EXERCISE OBJECTIVE: From the data below, repeat exactly the lines from the line with "periodicamente, você pode enfrentar entupimen" to the line with "Um dos mais evidentes sintomas", both included.

(Saved data entries)
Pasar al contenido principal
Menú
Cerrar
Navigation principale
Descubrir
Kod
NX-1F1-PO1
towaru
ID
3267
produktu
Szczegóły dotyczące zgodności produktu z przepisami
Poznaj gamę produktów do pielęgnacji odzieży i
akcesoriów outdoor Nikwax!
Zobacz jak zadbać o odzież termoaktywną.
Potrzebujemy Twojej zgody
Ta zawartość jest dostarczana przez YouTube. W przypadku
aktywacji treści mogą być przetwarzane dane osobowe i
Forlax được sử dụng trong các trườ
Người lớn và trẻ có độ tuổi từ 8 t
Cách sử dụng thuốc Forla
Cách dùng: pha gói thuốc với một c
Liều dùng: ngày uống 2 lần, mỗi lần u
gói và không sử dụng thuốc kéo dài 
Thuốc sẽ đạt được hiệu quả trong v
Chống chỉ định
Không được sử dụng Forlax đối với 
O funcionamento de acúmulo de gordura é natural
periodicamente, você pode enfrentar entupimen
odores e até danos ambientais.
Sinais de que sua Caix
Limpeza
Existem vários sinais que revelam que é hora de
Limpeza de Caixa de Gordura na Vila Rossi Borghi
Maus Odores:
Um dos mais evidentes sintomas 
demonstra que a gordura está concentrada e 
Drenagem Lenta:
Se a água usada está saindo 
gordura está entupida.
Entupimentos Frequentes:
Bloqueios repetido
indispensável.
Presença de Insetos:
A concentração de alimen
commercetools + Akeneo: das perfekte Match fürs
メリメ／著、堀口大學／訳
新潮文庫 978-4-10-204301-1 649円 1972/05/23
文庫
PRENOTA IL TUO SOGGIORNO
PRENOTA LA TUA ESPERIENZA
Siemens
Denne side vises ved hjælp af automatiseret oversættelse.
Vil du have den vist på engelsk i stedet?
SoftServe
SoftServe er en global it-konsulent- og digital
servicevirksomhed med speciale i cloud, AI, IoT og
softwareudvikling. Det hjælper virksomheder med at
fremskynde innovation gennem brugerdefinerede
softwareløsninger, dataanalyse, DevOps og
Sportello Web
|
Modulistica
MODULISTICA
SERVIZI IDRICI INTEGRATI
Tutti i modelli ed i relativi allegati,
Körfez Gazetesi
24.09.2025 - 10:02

FINAL ANSWER:
periodicamente, você pode enfrentar entupimen
odores e até danos ambientais.
Sinais de que sua Caix
Limpeza
Existem vários sinais que revelam que é hora de
Limpeza de Caixa de Gordura na Vila Rossi Borghi
Maus Odores:
Um dos mais evidentes sintomas 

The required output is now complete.